When the foundation of our healthcare system is breaking down, it's time for someone to just scrap the whole system and start over. When you do the research, you see that every other developed country in the world values its people enough to treat health care as a right, not a privilege. Even not-so-swift countries (Cuba anyone?) provide better, cheaper care to every citizen. What is wrong with this system is that we are sheep. Too many people believe the nonsense that universal healthcare = socialism and the end of society as we know it. I bet dollars to doughnuts that sentiment has been fostered by the people who stand to lose the most if we get it: Big Pharma and the insurance industry.
Other countries are run by governments that are afraid of their citizens. When those people are not happy, they protest. Where all of France stages a walkout, government listens. In the US, however, we've lost our rebellious nature. Maybe we've just allowed ourselves to be distracted with celebrity gossip and reality teevee. We have become complacent and afraid of our government.

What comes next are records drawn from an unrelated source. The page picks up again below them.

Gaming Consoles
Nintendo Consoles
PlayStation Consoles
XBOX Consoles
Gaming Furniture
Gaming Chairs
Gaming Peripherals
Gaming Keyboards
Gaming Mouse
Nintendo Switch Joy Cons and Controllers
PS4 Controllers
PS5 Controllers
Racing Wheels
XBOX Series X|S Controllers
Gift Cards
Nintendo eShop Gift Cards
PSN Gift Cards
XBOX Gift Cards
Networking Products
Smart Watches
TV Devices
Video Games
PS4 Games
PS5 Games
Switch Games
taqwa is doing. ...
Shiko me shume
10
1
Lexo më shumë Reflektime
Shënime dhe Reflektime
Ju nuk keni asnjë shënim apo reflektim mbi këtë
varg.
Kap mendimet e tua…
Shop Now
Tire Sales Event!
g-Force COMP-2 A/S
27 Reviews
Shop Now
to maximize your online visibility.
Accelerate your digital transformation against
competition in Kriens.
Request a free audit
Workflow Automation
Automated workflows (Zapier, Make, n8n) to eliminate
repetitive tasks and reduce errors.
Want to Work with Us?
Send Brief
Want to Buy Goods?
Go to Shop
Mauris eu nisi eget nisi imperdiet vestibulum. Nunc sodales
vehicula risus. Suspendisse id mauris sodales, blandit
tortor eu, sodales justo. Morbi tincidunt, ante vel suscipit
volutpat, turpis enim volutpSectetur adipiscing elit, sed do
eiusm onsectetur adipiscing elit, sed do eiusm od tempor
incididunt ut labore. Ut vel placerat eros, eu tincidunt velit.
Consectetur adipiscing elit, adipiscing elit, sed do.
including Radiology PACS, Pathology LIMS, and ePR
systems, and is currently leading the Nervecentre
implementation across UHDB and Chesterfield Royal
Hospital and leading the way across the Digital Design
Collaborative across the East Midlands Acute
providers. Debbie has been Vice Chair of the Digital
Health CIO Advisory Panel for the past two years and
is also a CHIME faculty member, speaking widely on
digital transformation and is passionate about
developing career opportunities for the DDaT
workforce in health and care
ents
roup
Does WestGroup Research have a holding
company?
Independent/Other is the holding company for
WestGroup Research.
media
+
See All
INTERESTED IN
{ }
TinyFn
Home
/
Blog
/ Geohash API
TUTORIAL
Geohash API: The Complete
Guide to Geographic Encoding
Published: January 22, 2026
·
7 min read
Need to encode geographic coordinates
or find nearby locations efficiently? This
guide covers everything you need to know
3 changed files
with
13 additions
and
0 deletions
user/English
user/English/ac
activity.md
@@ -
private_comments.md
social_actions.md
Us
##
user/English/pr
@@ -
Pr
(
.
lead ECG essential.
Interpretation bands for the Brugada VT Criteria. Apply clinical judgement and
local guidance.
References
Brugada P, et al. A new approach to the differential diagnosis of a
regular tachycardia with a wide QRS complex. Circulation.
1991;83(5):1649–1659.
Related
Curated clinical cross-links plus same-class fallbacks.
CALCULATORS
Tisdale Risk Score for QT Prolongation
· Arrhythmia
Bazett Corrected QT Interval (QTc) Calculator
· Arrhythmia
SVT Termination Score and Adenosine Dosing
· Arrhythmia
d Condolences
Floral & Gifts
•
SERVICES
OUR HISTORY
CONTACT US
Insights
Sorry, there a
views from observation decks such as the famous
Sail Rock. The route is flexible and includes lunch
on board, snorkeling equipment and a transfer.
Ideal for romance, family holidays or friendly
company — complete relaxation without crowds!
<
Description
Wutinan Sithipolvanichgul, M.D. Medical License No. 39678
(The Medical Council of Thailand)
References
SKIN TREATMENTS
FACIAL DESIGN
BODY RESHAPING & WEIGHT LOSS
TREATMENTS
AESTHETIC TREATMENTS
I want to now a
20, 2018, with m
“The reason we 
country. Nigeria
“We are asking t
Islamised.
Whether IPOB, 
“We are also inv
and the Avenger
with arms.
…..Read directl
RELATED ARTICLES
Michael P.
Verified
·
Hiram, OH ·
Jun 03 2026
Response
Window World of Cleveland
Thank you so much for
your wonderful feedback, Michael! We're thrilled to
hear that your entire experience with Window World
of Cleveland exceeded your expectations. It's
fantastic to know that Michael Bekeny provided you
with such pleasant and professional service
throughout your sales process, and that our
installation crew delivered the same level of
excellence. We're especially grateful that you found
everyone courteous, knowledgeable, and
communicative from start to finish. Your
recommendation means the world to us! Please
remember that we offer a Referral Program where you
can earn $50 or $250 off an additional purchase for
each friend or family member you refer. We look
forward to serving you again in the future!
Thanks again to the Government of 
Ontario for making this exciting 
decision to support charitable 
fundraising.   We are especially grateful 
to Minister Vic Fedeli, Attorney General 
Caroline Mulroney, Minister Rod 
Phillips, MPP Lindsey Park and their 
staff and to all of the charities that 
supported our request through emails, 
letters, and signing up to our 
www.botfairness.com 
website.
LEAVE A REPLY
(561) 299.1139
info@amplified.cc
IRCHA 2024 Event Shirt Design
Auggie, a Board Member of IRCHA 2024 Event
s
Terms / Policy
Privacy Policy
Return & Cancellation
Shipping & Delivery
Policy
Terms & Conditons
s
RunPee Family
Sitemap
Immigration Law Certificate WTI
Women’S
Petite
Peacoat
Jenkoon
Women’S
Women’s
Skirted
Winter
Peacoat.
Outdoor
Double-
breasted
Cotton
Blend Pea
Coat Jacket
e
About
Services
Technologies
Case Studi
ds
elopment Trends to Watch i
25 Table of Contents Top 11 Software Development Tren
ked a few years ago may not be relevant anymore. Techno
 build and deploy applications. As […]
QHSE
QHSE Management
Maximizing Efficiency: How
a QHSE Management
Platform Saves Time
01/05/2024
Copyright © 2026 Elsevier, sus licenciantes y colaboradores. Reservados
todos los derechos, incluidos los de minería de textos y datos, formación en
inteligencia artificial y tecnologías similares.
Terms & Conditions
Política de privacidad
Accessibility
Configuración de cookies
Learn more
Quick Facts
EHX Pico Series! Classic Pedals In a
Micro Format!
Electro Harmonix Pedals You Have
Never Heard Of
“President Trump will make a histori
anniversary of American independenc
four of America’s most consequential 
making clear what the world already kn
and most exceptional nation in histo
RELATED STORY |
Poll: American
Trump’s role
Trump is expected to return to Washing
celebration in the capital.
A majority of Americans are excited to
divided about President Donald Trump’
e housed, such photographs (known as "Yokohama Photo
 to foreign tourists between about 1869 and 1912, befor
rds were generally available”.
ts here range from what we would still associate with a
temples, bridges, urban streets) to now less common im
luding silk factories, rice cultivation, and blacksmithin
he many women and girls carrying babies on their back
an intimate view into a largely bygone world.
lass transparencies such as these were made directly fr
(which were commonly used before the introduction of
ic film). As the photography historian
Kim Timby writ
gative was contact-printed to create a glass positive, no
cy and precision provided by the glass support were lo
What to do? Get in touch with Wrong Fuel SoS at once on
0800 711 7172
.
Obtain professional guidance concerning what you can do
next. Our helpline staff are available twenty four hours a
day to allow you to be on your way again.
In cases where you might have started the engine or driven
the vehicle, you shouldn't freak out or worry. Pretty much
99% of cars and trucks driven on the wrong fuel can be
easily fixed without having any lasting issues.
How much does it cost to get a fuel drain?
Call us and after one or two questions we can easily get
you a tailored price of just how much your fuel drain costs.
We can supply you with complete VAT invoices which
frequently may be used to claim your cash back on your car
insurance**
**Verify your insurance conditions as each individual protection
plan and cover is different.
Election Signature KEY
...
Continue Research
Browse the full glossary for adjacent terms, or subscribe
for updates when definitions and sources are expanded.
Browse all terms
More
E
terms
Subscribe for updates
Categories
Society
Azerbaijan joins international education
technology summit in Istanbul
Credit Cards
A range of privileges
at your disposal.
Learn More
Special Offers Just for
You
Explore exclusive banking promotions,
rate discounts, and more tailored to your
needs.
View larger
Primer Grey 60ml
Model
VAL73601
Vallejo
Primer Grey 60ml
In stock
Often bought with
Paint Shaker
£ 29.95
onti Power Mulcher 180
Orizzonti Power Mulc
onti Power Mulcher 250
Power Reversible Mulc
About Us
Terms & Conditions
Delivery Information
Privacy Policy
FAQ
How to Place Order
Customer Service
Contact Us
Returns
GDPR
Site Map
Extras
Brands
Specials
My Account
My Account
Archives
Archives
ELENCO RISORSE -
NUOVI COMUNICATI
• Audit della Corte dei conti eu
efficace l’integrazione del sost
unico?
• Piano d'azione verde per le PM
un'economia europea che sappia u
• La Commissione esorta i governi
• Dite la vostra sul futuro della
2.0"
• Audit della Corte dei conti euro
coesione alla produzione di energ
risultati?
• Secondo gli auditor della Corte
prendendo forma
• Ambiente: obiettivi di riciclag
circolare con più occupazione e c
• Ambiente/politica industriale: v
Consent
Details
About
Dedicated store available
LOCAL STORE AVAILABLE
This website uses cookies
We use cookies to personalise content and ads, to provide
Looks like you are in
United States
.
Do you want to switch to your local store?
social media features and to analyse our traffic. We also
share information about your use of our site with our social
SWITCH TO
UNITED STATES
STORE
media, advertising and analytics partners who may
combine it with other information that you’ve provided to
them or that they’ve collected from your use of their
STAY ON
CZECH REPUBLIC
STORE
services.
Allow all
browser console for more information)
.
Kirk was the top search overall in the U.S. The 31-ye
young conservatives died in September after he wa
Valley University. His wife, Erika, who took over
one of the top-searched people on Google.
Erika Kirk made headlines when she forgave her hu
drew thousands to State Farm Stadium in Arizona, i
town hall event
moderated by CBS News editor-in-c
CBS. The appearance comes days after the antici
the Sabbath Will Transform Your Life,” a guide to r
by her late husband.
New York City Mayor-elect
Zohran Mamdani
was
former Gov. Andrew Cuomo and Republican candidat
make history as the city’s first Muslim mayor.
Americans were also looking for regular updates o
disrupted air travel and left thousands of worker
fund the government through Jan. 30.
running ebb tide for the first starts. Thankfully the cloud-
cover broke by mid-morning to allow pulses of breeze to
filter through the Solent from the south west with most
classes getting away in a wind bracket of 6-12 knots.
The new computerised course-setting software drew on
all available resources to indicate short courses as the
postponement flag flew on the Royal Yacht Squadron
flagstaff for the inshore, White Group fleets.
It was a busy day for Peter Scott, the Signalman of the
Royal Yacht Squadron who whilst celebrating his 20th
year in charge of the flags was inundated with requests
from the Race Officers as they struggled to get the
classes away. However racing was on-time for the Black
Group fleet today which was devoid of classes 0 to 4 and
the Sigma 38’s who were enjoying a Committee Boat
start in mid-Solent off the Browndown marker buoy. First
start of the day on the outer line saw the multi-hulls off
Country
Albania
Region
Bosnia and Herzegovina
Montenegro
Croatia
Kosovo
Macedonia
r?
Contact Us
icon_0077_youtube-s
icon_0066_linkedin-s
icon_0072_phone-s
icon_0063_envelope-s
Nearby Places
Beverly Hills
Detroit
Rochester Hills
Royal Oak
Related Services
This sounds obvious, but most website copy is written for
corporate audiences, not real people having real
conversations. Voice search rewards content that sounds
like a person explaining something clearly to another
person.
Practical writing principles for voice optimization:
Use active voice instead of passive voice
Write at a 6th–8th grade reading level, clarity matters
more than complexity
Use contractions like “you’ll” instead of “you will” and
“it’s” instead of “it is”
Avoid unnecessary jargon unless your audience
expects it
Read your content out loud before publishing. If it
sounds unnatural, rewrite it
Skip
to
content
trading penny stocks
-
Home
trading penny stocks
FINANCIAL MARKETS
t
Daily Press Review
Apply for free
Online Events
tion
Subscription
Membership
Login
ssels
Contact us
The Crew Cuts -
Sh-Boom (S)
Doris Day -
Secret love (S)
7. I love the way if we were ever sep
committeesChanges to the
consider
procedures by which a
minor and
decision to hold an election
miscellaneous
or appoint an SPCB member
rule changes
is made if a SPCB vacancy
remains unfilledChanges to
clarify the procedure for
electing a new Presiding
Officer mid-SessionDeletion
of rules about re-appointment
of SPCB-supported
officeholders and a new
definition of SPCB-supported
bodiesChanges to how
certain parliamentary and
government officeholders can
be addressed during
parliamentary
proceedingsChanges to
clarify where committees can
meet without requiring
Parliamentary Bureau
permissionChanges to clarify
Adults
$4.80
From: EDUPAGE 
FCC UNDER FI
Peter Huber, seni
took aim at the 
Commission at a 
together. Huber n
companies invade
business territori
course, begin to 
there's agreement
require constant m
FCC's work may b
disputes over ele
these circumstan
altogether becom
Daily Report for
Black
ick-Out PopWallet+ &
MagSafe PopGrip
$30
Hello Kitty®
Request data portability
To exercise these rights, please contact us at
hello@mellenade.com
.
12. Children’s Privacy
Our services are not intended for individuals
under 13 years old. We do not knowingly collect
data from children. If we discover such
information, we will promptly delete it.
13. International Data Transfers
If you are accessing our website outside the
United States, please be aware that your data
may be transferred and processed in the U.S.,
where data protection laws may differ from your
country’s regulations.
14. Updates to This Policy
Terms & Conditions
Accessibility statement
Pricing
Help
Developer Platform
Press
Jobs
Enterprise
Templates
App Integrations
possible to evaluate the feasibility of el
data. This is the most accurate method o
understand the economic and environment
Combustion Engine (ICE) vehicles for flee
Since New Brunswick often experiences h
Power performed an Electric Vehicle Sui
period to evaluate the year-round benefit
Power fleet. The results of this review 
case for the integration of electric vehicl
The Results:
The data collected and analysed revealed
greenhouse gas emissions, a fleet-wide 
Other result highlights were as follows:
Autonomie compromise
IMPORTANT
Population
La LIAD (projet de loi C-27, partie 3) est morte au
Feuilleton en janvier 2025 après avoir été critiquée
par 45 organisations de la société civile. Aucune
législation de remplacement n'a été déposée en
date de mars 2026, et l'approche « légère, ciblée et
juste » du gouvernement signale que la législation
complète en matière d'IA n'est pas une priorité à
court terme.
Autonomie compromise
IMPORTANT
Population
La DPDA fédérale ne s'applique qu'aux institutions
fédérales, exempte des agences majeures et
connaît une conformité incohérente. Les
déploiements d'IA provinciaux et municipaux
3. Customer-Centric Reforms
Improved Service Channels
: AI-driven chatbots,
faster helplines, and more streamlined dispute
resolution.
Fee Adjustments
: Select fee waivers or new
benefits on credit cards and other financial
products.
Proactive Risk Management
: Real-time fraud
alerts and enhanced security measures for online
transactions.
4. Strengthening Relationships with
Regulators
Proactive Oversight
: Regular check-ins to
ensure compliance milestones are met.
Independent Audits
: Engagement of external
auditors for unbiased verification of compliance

Sure, we can rally a bit of support to "Throw the bums out!" at election time, but I don't see the level of outrage necessary to demand the kind of representation we pay for. We need to become outraged, proactive, and ready to make some demands of our own. There are bankers who have burned through millions of dollars in bailout money, haven't changed the way they do business, and are demanding more. In the meantime, 95% of the country is suffering, including the people we rely on for our most basic needs.
I am just astounded that nursing in particular--and all of health care in general--are not even safe from what's happening. It's not just about MTs anymore, and woe to us all if someone doesn't fix this.